Qualitative and Quantitative Analysis of β-carotene Using UPC2

Importance of the Topic

The accurate and rapid analysis of carotenoids such as β-carotene, lutein and lycopene is critical in food quality control, dietary supplement validation and clinical research. These fat-soluble pigments act as antioxidants and precursors to vitamin A in humans. As regulatory requirements tighten and demand rises, efficient methods that reduce analysis time and solvent usage are in high demand.

Objectives and Study Overview

This study aimed to develop and validate an UltraPerformance Convergence Chromatography™ (UPC2) method for the qualitative separation of three major carotenoids and the quantitative analysis of β-carotene in dietary supplement capsules. The goals included minimizing run times, reducing organic solvent consumption and demonstrating accuracy and precision in real samples.

Methodology and Instrumentation

A Waters ACQUITY UPC2 System equipped with a photodiode array detector was used. Key chromatographic conditions were:

• Column: ACQUITY UPC2 HSS C18 SB, 3.0 × 100 mm, 1.8 µm
• Mobile phase: carbon dioxide and ethanol (25% co-solvent) isocratic
• Flow rate: 1.5 mL/min; Column temperature: 40 °C; Back pressure: 2190 psi
• Injection volume: 1 µL; Detection wavelength: 440 nm with 550–600 nm reference

Sample preparation involved dissolving standards or capsule contents directly in methyl tert-butyl ether (MTBE), requiring no evaporation or reconstitution.

Key Results and Discussion

Column screening identified the HSS C18 SB phase as providing baseline resolution of lycopene, β-carotene and lutein in under two minutes. A 25% ethanol isocratic method optimized run time and peak shape. Calibration of β-carotene in MTBE was linear over 0.0001–0.1 mg/mL (R² > 0.9999). Limits of detection and quantitation were 50 ng/mL and 100 ng/mL, respectively. Capsule assays showed recoveries consistent with the 15 mg label claim and demonstrated inter- and intra-assay relative standard deviations below 1%.
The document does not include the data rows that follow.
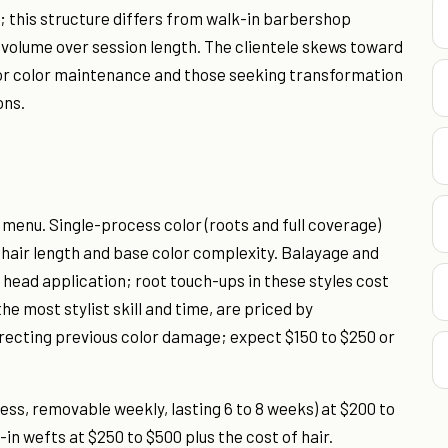
; this structure differs from walk-in barbershop
 volume over session length. The clientele skews toward
or color maintenance and those seeking transformation
ons.
 menu. Single-process color (roots and full coverage)
 hair length and base color complexity. Balayage and
l head application; root touch-ups in these styles cost
e most stylist skill and time, are priced by
rrecting previous color damage; expect $150 to $250 or
ess, removable weekly, lasting 6 to 8 weeks) at $200 to
n wefts at $250 to $500 plus the cost of hair.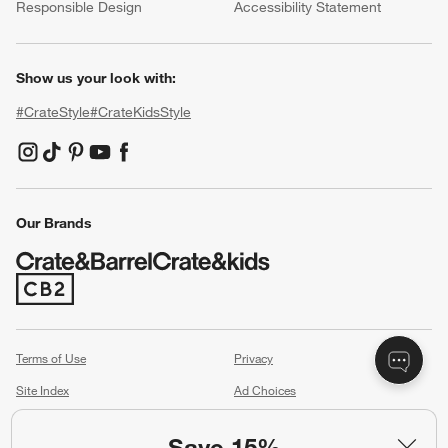
Responsible Design
Accessibility Statement
Show us your look with:
#CrateStyle
#CrateKidsStyle
(Opens in new window)
(Opens in new window)
(Opens in new window)
(Opens in new window)
(Opens in new window)
Our Brands
(Opens in new window)
Terms of Use
Privacy
Site Index
Ad Choices
Cookie Settings
Canada Forced Labour Act
Save 15%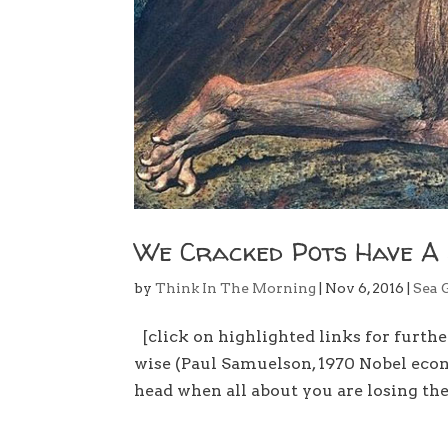
We Cracked Pots Have A
by
Think In The Morning
|
Nov 6, 2016
|
Sea 
[click on highlighted links for furth
wise (Paul Samuelson, 1970 Nobel ec
head when all about you are losing the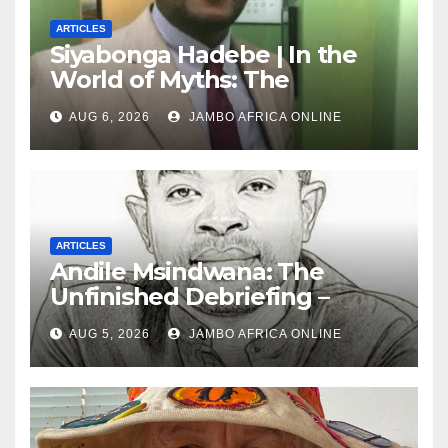
ARTICLES
Siyabonga Hadebe | In the
World of Myths: The
‘Township Economy’ is One
AUG 6, 2026
JAMBO AFRICA ONLINE
of Them
ARTICLES
Andile Msindwana: The
Unfinished Debriefing –
South African Policing and
AUG 5, 2026
JAMBO AFRICA ONLINE
the Ghosts of Militarism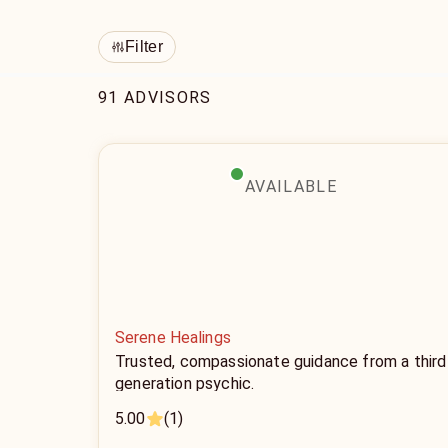
Filter
91 ADVISORS
AVAILABLE
Serene Healings
Trusted, compassionate guidance from a third
generation psychic.
5.00
(1)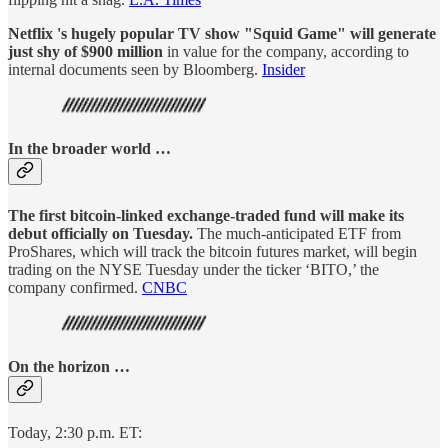
Netflix 's hugely popular TV show "Squid Game" will generate
just shy of $900 million
in value for the company, according to
internal documents seen by Bloomberg.
Insider
In the broader world …
The first bitcoin-linked exchange-traded fund will make its
debut officially on Tuesday.
The much-anticipated ETF from
ProShares, which will track the bitcoin futures market, will begin
trading on the NYSE Tuesday under the ticker ‘BITO,’ the
company confirmed.
CNBC
On the horizon …
Today, 2:30 p.m. ET: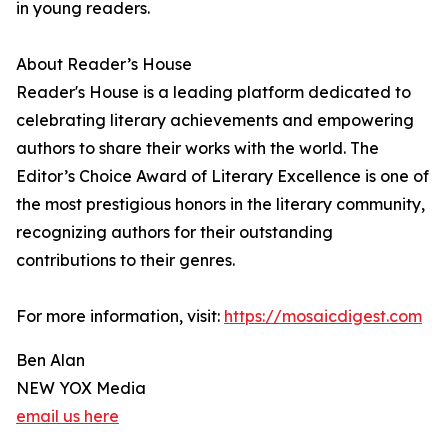
in young readers.
About Reader’s House
Reader's House is a leading platform dedicated to
celebrating literary achievements and empowering
authors to share their works with the world. The
Editor’s Choice Award of Literary Excellence is one of
the most prestigious honors in the literary community,
recognizing authors for their outstanding
contributions to their genres.
For more information, visit:
https://mosaicdigest.com
Ben Alan
NEW YOX Media
email us here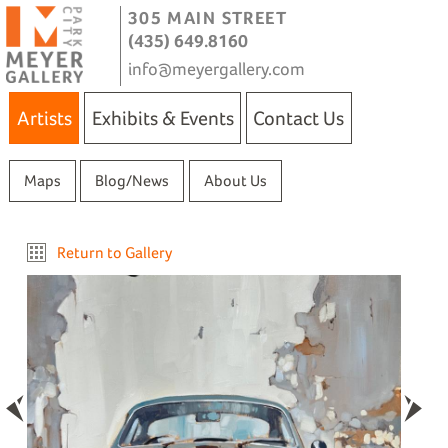
305 MAIN STREET
(435) 649.8160
info@meyergallery.com
Artists
Exhibits & Events
Contact Us
Maps
Blog/News
About Us
Return to Gallery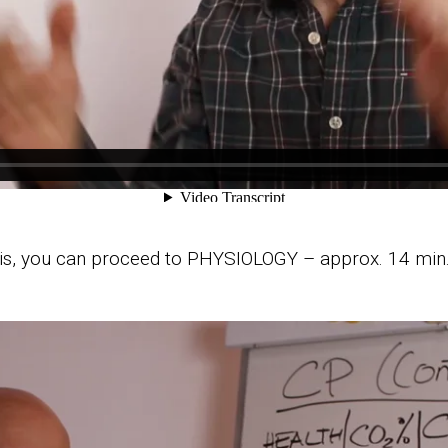
is, you can proceed to PHYSIOLOGY – approx. 14 min.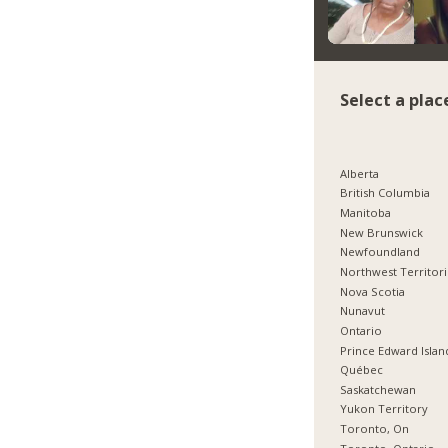
Select a plac
Alberta
British Columbia
Manitoba
New Brunswick
Newfoundland
Northwest Territor
Nova Scotia
Nunavut
Ontario
Prince Edward Islan
Québec
Saskatchewan
Yukon Territory
Toronto, On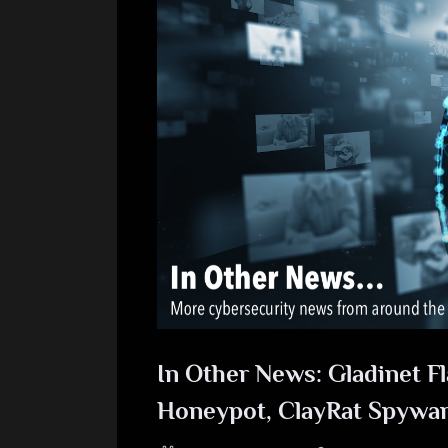
In Other News: Gladinet Fl
Honeypot, ClayRat Spywa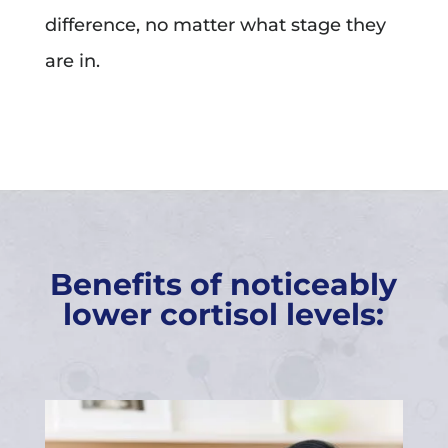
difference, no matter what stage they
are in.
Benefits of noticeably
lower cortisol levels: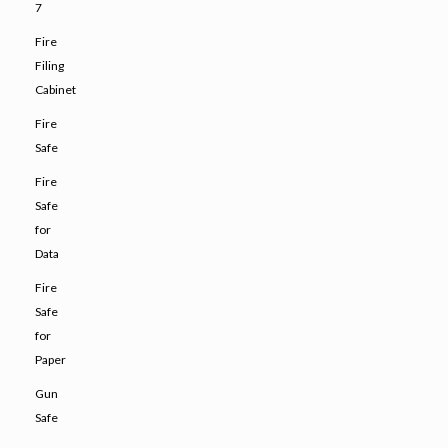
7
Fire
Filing
Cabinet
Fire
Safe
Fire
Safe
for
Data
Fire
Safe
for
Paper
Gun
Safe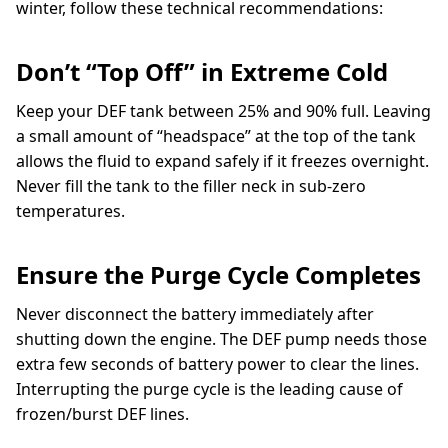
winter, follow these technical recommendations:
Don’t “Top Off” in Extreme Cold
Keep your DEF tank between 25% and 90% full. Leaving
a small amount of “headspace” at the top of the tank
allows the fluid to expand safely if it freezes overnight.
Never fill the tank to the filler neck in sub-zero
temperatures.
Ensure the Purge Cycle Completes
Never disconnect the battery immediately after
shutting down the engine. The DEF pump needs those
extra few seconds of battery power to clear the lines.
Interrupting the purge cycle is the leading cause of
frozen/burst DEF lines.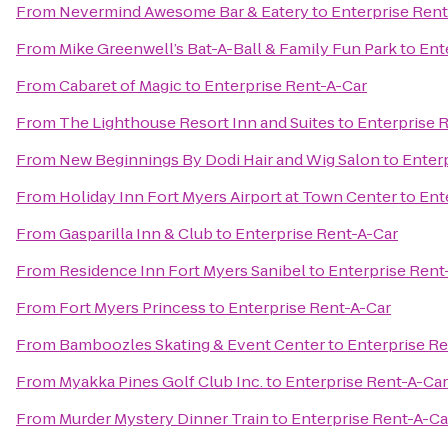
From
Nevermind Awesome Bar & Eatery
to
Enterprise Rent
From
Mike Greenwell’s Bat-A-Ball & Family Fun Park
to
Ent
From
Cabaret of Magic
to
Enterprise Rent-A-Car
From
The Lighthouse Resort Inn and Suites
to
Enterprise 
From
New Beginnings By Dodi Hair and Wig Salon
to
Enter
From
Holiday Inn Fort Myers Airport at Town Center
to
Ent
From
Gasparilla Inn & Club
to
Enterprise Rent-A-Car
From
Residence Inn Fort Myers Sanibel
to
Enterprise Rent
From
Fort Myers Princess
to
Enterprise Rent-A-Car
From
Bamboozles Skating & Event Center
to
Enterprise Re
From
Myakka Pines Golf Club Inc.
to
Enterprise Rent-A-Car
From
Murder Mystery Dinner Train
to
Enterprise Rent-A-Ca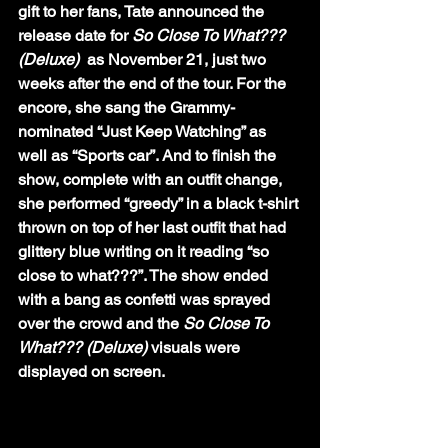
gift to her fans, Tate announced the 
release date for 
So Close To What??? 
(Deluxe) 
 as November 21, just two 
weeks after the end of the tour. For the 
encore, she sang the Grammy-
nominated “Just Keep Watching” as 
well as “Sports car”. And to finish the 
show, complete with an outfit change, 
she performed “greedy” in a black t-shirt 
thrown on top of her last outfit that had 
glittery blue writing on it reading “so 
close to what???”. The show ended 
with a bang as confetti was sprayed 
over the crowd and the 
So Close To 
What??? (Deluxe)
 visuals were 
displayed on screen. 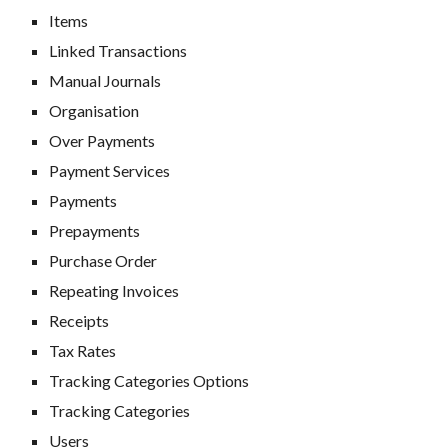
Items
Linked Transactions
Manual Journals
Organisation
Over Payments
Payment Services
Payments
Prepayments
Purchase Order
Repeating Invoices
R
eceipts
Tax Rates
Tracking Categories Options
Tracking Categories
Users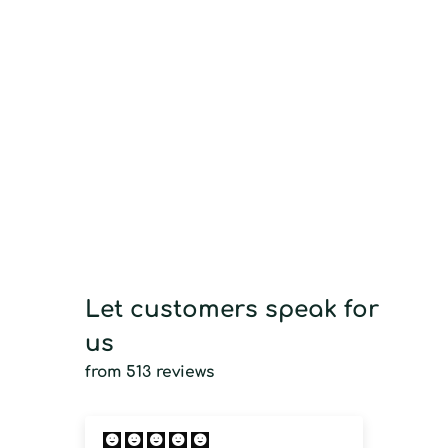
Let customers speak for
us
from 513 reviews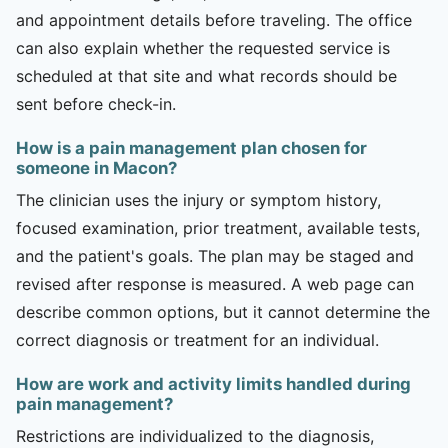
and appointment details before traveling. The office
can also explain whether the requested service is
scheduled at that site and what records should be
sent before check-in.
How is a pain management plan chosen for
someone in Macon?
The clinician uses the injury or symptom history,
focused examination, prior treatment, available tests,
and the patient's goals. The plan may be staged and
revised after response is measured. A web page can
describe common options, but it cannot determine the
correct diagnosis or treatment for an individual.
How are work and activity limits handled during
pain management?
Restrictions are individualized to the diagnosis,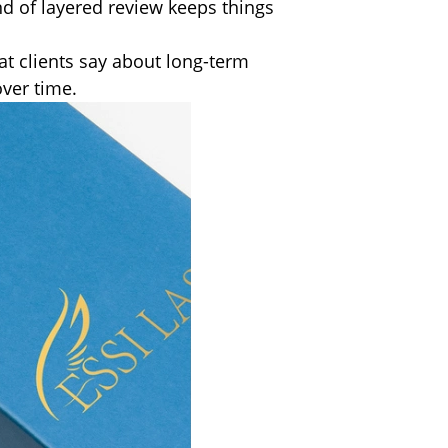
nd of layered review keeps things
at clients say about long-term
over time.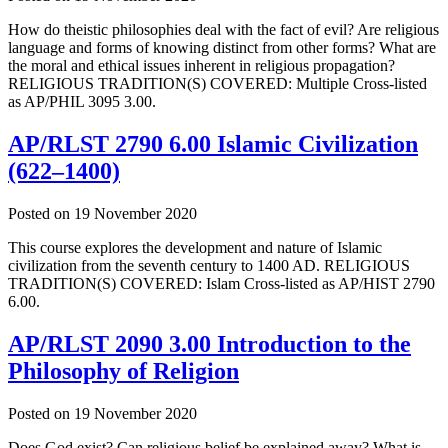
How do theistic philosophies deal with the fact of evil? Are religious
language and forms of knowing distinct from other forms? What are
the moral and ethical issues inherent in religious propagation?
RELIGIOUS TRADITION(S) COVERED: Multiple Cross-listed
as AP/PHIL 3095 3.00.
AP/RLST 2790 6.00 Islamic Civilization
(622–1400)
Posted on
19 November 2020
This course explores the development and nature of Islamic
civilization from the seventh century to 1400 AD. RELIGIOUS
TRADITION(S) COVERED: Islam Cross-listed as AP/HIST 2790
6.00.
AP/RLST 2090 3.00 Introduction to the
Philosophy of Religion
Posted on
19 November 2020
Does God exist? Can religious belief be explained away? What is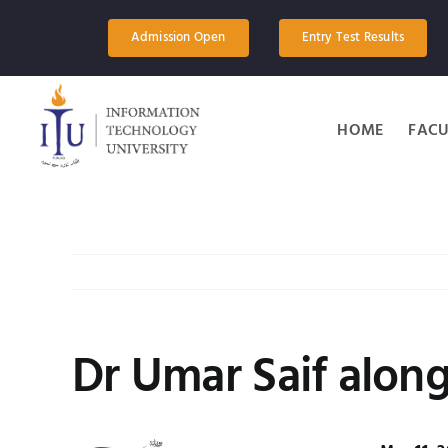
Skip
to
Admission Open
Entry Test Results
content
HOME
FACU
Dr Umar Saif along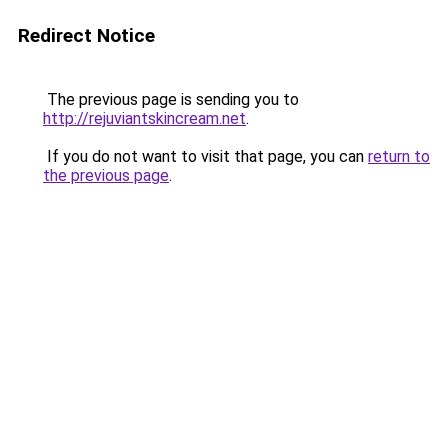
Redirect Notice
The previous page is sending you to
http://rejuviantskincream.net
.
If you do not want to visit that page, you can
return to
the previous page
.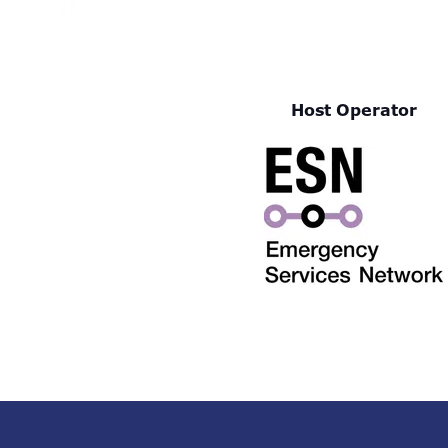
Host Operator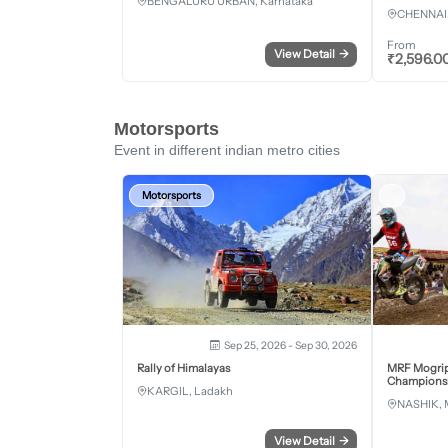
BENGALURU URBAN, Karnataka
CHENNAI,
From
View Detail
→
₹
2,596.0
Motorsports
Event in different indian metro cities
Motorsports
Sep 25, 2026 - Sep 30, 2026
Rally of Himalayas
MRF Mogrip
Championsh
KARGIL, Ladakh
NASHIK, 
View Detail
→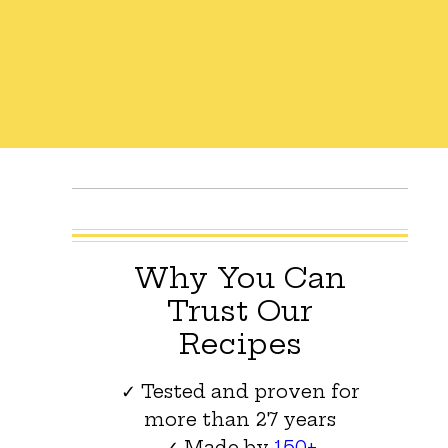
Why You Can
Trust Our
Recipes
✓ Tested and proven for
more than 27 years
✓ Made by
150+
Benefits and Practical Applications

• Four-fold faster than conventional reversed-phase HPLC methods
• 85% reduction in organic solvent consumption
• Direct injection of non-polar extracts simplifies workflow
• High sensitivity and reproducibility support routine quality control and compliance testing

Future Trends and Potential Applications

UPC2 could be extended to profile a wider array of carotenoids and other non-polar micronutrients. Coupling UPC2 with mass spectrometry may enhance structural characterization of isomers and degradation products. The method’s speed and green credentials make it promising for high-throughput screening in food, nutraceutical and clinical laboratories.

Conclusion

This work demonstrates that UPC2 provides rapid, sensitive and environmentally sustainable analysis of β-carotene and related carotenoids. The optimized isocratic method delivers high resolution in under two minutes, simplifies sample preparation and maintains excellent accuracy and precision, making it ideal for regulatory and research applications.

Reference

1. Rivera SM and Canela-Garayoa R. J. Chromatogr. A. 2012;1224:1–10.
2. Plozza T, Trenerry VC and Caridi D. Food Chem. 2012;134:559–563.
3. Blake CJ. J. AOAC Int. 2007;90(4):897–910.
4. Hung PV and Hatcher DW. Food Chem. 2011;125:1510–1516.
5. Mitrowska K, Vincent U and von Holst C. J. Chromatogr. A. 2012;1233:44–53.
6. Chauveau-Duriot B et al. Anal. Bioanal. Chem. 2010;397:777.
7. Granado-Lorencio F et al. Anal. Bioanal. Chem. 2010;397:1389–1393.
8. AOAC Official Method 2005.07. Reversed-Phase HPLC Method.